# [Collected data]
● ● ● ● ● ● ●

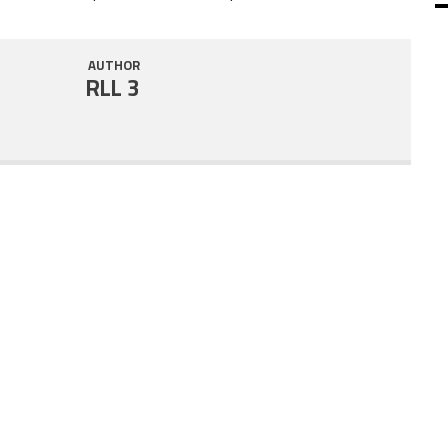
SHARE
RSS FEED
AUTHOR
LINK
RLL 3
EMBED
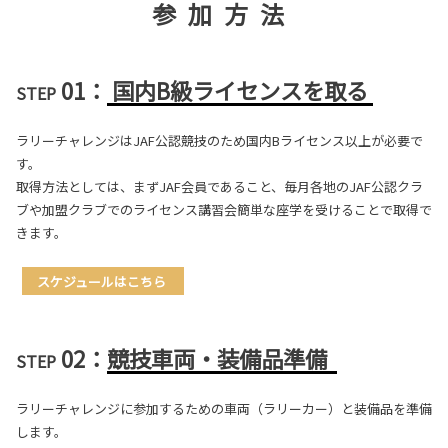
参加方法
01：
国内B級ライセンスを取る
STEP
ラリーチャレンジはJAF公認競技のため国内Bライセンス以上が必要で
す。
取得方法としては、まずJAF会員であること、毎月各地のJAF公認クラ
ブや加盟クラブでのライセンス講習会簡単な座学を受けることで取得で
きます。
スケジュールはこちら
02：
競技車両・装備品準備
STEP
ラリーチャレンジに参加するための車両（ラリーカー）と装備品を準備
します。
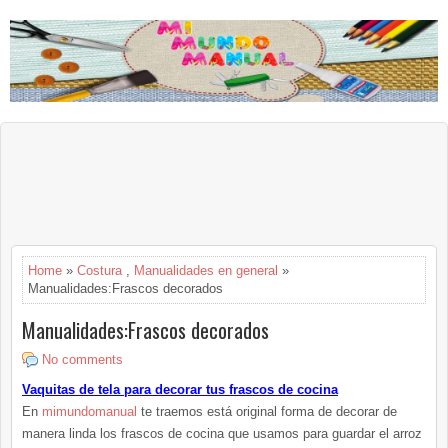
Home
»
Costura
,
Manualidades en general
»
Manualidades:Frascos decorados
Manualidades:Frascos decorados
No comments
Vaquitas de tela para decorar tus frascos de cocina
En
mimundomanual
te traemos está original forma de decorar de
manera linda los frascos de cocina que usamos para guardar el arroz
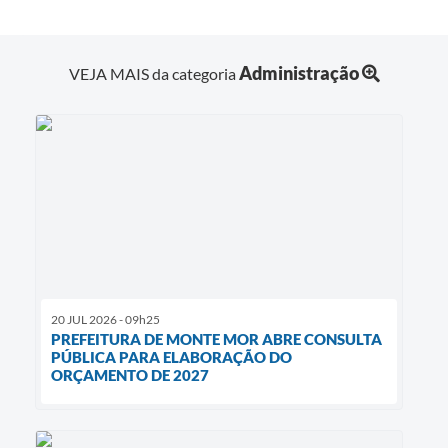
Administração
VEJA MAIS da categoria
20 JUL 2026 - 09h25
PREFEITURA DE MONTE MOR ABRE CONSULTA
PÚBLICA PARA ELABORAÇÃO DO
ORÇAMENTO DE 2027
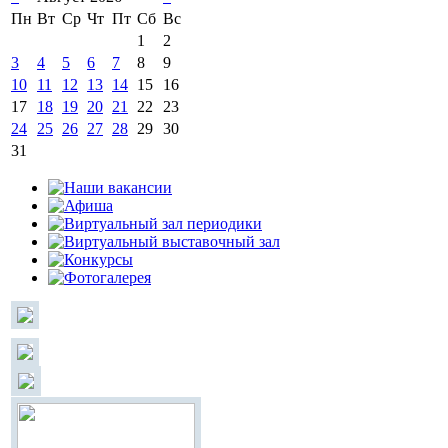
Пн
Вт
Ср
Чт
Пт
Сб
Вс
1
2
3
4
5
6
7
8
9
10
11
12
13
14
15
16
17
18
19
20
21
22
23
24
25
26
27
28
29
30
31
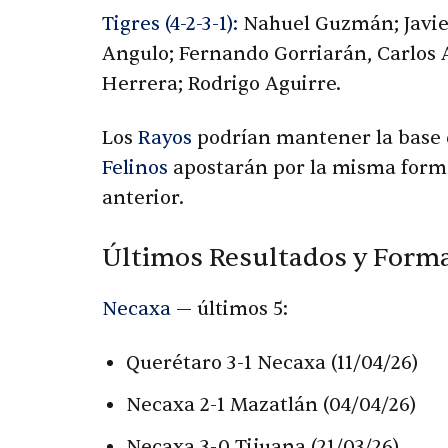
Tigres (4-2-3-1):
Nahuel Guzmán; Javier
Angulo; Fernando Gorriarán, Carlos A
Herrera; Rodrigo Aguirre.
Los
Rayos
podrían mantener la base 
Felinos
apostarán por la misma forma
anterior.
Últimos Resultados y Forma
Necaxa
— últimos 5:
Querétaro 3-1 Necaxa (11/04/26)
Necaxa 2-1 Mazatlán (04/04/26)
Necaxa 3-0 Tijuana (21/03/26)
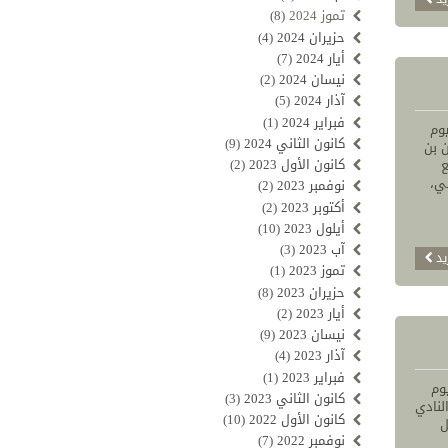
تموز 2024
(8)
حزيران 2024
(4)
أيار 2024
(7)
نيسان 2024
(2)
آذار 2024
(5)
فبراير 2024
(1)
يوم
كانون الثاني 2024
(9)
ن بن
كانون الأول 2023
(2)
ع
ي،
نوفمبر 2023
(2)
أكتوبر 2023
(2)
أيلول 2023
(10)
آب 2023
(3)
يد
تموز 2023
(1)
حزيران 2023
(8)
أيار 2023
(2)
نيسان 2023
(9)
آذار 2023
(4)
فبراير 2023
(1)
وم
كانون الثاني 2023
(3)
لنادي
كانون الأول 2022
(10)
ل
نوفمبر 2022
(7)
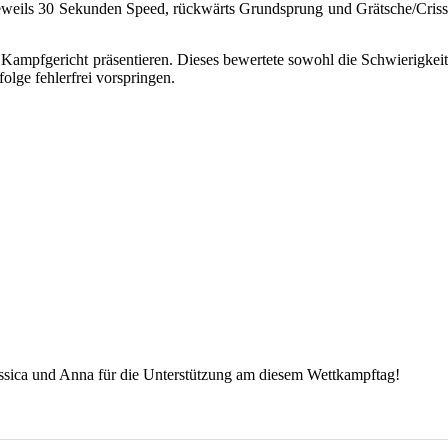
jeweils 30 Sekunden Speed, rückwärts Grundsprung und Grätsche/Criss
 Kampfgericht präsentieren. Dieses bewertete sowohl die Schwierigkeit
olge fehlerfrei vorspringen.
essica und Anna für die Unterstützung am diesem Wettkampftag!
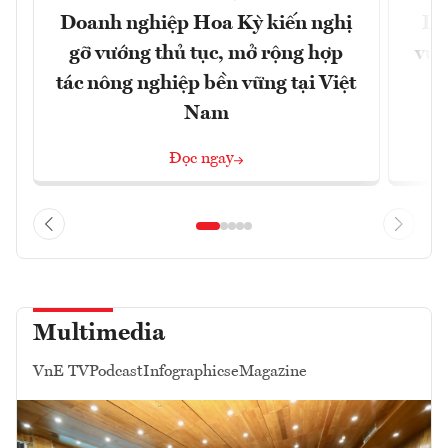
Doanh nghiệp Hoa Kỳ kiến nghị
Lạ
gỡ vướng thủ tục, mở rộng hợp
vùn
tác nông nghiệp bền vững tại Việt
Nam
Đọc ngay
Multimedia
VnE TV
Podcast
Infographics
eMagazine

● ● ● ● ● ● ●

# [EXERCISE AIM]
An exact reproduction of all the records is required, with no pictures included.

# [WRITTEN RESPONSE]
SHARE
RSS FEED
AUTHOR
LINK
RLL 3
EMBED
参加方法
01：
国内B級ライセンスを取る
STEP
ラリーチャレンジはJAF公認競技のため国内Bライセンス以上が必要で
す。
取得方法としては、まずJAF会員であること、毎月各地のJAF公認クラ
ブや加盟クラブでのライセンス講習会簡単な座学を受けることで取得で
きます。
スケジュールはこちら
02：
競技車両・装備品準備
STEP
ラリーチャレンジに参加するための車両（ラリーカー）と装備品を準備
します。
Home
»
Costura
,
Manualidades en general
»
Manualidades:Frascos decorados
Manualidades:Frascos decorados
No comments
Vaquitas de tela para decorar tus frascos de cocina
En
mimundomanual
te traemos está original forma de decorar de
manera linda los frascos de cocina que usamos para guardar el arroz
Administração
VEJA MAIS da categoria
20 JUL 2026 - 09h25
PREFEITURA DE MONTE MOR ABRE CONSULTA
PÚBLICA PARA ELABORAÇÃO DO
ORÇAMENTO DE 2027
Пн
Вт
Ср
Чт
Пт
Сб
Вс
1
2
3
4
5
6
7
8
9
10
11
12
13
14
15
16
17
18
19
20
21
22
23
24
25
26
27
28
29
30
31
Tigres (4-2-3-1):
Nahuel Guzmán; Javier
Angulo; Fernando Gorriarán, Carlos A
Herrera; Rodrigo Aguirre.
Los
Rayos
podrían mantener la base 
Felinos
apostarán por la misma forma
anterior.
Últimos Resultados y Forma
Necaxa
— últimos 5:
Querétaro 3-1 Necaxa (11/04/26)
Necaxa 2-1 Mazatlán (04/04/26)
Necaxa 3-0 Tijuana (21/03/26)
تموز 2024
(8)
حزيران 2024
(4)
أيار 2024
(7)
نيسان 2024
(2)
آذار 2024
(5)
فبراير 2024
(1)
يوم
كانون الثاني 2024
(9)
ن بن
كانون الأول 2023
(2)
ع
ي،
نوفمبر 2023
(2)
أكتوبر 2023
(2)
أيلول 2023
(10)
آب 2023
(3)
يد
تموز 2023
(1)
حزيران 2023
(8)
أيار 2023
(2)
نيسان 2023
(9)
آذار 2023
(4)
فبراير 2023
(1)
وم
كانون الثاني 2023
(3)
لنادي
كانون الأول 2022
(10)
ل
نوفمبر 2022
(7)
jeweils 30 Sekunden Speed, rückwärts Grundsprung und Grätsche/Criss
 Kampfgericht präsentieren. Dieses bewertete sowohl die Schwierigkeit
olge fehlerfrei vorspringen.
essica und Anna für die Unterstützung am diesem Wettkampftag!
Doanh nghiệp Hoa Kỳ kiến nghị
Lạ
gỡ vướng thủ tục, mở rộng hợp
vùn
tác nông nghiệp bền vững tại Việt
Nam
Đọc ngay
Multimedia
VnE TV
Podcast
Infographics
eMagazine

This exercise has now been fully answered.